You optimise your team, your processes, your quarterly targets. You review your KPIs, you challenge your budgets, you make decisions that ripple through dozens — sometimes hundreds — of people. You're probably one of the most effective people you know. So let me ask you something direct, without judgement, just between us: is your body running at the same level of efficiency as everything you manage professionally?
Because here's the truth — and I say this with genuine respect for what you do every day: your body is your primary asset. The one you actually own. The one you cannot delegate. Cannot outsource. Cannot replace through a strategic acquisition. It deserves at least as much attention as your Monday morning reporting.
This isn't an article about wellness or scented candles. It's about the ROI of your body — and how to make it the asset it's supposed to be. Pareto applies here too: 20% of the right choices produce 80% of the results. Promise.
In the suit, you look the part. The morning mirror operates on different standards.
The suit doesn't lie. The morning mirror does a better job.
Let's be honest — because between adults who respect each other, that's possible.
In your suit, you have the presence of someone who's clearly in charge. Sharp, polished, the kind of person other people take seriously in a room. And you, the women reading this — in your tailored jacket, you carry that quiet authority that comes from years of delivering results. Think of someone like Lorna Jane Clarkson — founder of a global fitness brand, who radiates genuine vitality at 50-something in a way most people can't manage at 30. That's an achievable standard. It's real.

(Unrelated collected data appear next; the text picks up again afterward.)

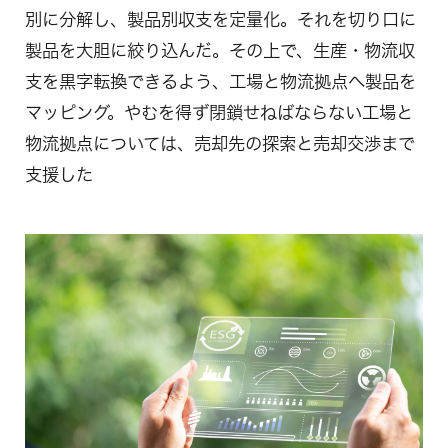
別に分解し、製品別収支を定量化。それを切り口に
製品を大胆に絞り込んだ。その上で、生産・物流収
支を黒字転換できるよう、工場と物流拠点へ製品を
マッピング。やむを得ず閉鎖せねばならない工場と
物流拠点については、売却先の探索と売却交渉まで
支援した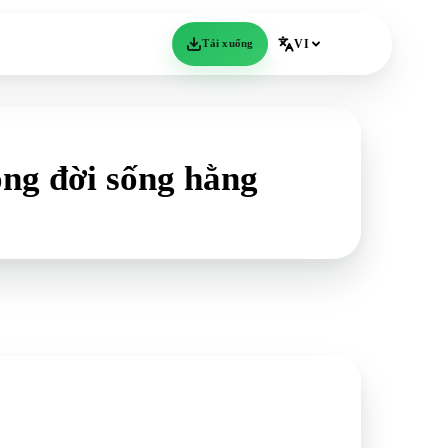
Tải xuống
VI
ong đời sống hằng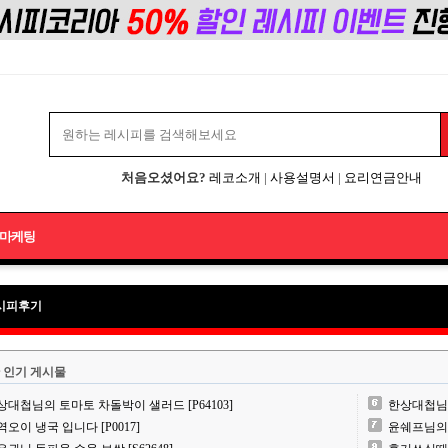
처음오셨어요?
레코소개
|
사용설명서
|
요리연금안내
마케팅
시피후기
 인기 게시물
상대첩님의 토마토 차돌박이 샐러드 [P64103]
한상대첩님의 
역오이 냉국 입니다 [P0017]
윤쉐프님의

But first thing in the morning, stepping out of the shower — the mirror doesn't lie. And that's not a judgment. It's just the reality of someone who's been giving 110% to their work for years: sleeping too little, eating between meetings, letting the body quietly accumulate the bill.
Gentlemen — would you take your shirt off at the next team building weekend in Zermatt without briefly tensing your core? Ladies — does last summer's swimsuit still inspire the same enthusiasm it did when you packed it away in October? These aren't cruel questions. They're honest ones — the kind you already ask yourself quietly, occasionally. And they have real answers.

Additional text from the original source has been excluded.